What I Gave Up– Sacrifices of Privilege

Submerged in student debt, I traded my desire for privileged peeves my entitled ego cannot vent in anything other than verse.

I picked my path,

Do not make excuses or apologies for how I exist,

And yet, I am wrestling myself to release my wild.

Here is how this woman has banished her wilderness:

  1. I chose comfort over creativity, complacency over courage.
  2. I am my own axis, and what if I cannot keep myself spinning?  There is no one to rev my momentum, no pushes or pulls into progress.  I am my own inertia.
  3. What if I’m not good enough at what I love?
  4. I had to feed myself.
  5. I’ve creatively starved myself
  6. I am in debt.
  7. Debt substitutes for excuse in my mind, fills in for fear, is the explanation for all the things I do not possess the courage to command.
  8. My soul is art.
  9. My ego is convention.
  10. Deep down, I don’t believe I deserve the life I know I am capable of living.

I lament all the things I have the power to change,

All the talent I have, and all the gall I lack to do something with it.

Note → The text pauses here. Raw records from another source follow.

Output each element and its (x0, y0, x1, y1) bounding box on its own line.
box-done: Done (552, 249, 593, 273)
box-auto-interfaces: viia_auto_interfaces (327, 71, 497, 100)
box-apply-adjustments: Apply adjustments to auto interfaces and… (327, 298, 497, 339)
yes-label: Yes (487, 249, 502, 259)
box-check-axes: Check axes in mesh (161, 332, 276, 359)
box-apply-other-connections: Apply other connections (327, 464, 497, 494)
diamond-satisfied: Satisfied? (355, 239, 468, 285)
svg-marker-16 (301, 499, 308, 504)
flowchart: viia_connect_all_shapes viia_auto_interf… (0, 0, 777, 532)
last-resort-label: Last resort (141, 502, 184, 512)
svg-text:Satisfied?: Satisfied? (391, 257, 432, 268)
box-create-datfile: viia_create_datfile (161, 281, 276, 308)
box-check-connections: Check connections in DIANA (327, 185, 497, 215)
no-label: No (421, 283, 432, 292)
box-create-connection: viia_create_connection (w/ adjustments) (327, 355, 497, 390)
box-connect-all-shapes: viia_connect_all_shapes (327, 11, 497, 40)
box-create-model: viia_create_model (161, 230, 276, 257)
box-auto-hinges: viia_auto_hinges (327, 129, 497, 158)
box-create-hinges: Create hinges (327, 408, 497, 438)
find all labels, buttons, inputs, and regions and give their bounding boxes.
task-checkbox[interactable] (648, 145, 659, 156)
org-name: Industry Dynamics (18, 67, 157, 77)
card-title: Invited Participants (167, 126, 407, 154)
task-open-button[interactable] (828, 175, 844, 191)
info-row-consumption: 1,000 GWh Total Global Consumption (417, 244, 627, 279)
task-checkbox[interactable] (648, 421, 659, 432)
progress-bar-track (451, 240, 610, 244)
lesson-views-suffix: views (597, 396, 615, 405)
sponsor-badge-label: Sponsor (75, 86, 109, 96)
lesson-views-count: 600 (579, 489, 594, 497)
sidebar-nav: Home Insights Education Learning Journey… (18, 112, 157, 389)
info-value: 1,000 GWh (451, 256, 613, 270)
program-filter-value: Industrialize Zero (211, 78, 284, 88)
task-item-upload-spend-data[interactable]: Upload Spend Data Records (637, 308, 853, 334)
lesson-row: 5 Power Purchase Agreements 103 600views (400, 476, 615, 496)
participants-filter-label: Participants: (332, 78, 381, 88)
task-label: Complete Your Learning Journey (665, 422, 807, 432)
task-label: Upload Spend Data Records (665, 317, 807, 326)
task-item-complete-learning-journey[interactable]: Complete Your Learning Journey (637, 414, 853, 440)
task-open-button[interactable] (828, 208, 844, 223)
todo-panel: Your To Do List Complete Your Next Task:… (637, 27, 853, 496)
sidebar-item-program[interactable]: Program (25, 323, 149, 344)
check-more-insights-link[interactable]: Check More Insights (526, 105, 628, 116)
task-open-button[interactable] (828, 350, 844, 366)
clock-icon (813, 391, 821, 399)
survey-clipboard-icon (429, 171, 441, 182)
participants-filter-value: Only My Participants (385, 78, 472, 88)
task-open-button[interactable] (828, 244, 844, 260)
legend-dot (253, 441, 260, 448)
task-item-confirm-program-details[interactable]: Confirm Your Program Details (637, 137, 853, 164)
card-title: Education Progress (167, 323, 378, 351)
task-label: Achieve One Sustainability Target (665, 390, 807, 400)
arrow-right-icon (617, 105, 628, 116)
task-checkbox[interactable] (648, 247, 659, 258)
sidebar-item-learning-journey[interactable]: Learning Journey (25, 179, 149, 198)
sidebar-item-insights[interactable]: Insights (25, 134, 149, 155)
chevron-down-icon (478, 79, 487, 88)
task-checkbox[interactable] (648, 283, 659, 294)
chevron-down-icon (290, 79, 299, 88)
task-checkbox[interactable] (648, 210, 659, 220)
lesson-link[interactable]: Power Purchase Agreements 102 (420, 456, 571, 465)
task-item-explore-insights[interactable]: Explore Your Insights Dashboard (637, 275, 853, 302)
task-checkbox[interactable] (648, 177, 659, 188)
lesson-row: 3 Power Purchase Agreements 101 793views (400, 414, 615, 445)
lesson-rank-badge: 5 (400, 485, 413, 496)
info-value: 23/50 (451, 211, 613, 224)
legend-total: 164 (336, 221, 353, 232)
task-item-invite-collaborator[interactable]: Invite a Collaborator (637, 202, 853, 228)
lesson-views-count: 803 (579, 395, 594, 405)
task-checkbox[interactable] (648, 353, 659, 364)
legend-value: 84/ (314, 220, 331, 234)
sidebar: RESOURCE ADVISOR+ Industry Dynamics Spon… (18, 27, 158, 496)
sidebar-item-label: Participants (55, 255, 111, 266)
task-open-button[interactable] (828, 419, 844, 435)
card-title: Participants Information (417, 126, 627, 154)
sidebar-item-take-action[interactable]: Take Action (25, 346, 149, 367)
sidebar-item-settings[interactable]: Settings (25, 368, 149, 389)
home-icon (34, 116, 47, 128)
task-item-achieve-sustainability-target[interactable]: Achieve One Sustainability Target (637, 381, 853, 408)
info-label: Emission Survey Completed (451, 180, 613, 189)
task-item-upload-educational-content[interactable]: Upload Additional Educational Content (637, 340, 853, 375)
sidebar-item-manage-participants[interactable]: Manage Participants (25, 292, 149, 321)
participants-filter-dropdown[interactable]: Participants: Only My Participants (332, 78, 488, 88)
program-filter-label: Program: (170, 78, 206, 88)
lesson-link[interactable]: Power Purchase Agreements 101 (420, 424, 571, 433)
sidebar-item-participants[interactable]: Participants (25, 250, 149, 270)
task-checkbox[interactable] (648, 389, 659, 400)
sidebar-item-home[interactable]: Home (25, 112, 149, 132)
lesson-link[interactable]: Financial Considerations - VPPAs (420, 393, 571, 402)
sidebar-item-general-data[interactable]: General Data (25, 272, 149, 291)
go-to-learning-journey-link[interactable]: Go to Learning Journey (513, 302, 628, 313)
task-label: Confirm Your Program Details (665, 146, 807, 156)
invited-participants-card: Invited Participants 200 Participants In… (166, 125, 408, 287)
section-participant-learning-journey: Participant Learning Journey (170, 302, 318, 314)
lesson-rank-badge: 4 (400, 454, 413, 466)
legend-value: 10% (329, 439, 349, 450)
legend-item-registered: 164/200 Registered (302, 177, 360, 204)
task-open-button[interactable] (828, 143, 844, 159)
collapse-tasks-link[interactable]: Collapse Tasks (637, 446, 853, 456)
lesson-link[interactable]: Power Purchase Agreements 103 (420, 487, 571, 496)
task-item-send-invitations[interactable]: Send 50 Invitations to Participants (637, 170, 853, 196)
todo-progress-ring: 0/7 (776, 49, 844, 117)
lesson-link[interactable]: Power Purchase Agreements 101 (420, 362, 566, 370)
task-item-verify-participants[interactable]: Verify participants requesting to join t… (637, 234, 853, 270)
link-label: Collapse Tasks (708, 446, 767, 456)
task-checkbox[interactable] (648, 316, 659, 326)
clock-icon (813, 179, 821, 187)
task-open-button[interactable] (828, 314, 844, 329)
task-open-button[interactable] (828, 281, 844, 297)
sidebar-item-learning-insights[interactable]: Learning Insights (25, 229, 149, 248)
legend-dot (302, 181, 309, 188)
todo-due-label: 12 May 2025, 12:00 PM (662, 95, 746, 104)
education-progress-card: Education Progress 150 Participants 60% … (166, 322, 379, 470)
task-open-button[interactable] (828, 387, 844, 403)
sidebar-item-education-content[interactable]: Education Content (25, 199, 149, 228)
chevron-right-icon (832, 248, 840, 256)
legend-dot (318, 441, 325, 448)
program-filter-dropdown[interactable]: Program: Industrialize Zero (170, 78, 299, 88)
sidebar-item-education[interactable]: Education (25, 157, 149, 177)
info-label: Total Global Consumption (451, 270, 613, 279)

I am a tragedy of privilege.

Fleeing the fear of normalcy,

Of wondering how many substitutes I can swallow before my life becomes sub par.

How do I not settle?

Not sink into something short of self?

I feel the tracks to regret beneath my feet,

I feel the intersection splitting where my heels used to meet.

In my rumbling, riveter gut, I know the answer.

I know it in my bones,

The ones with my grandmother in the marrow,

“Revolution.  Set yourself on fire and make soil from the ashes.”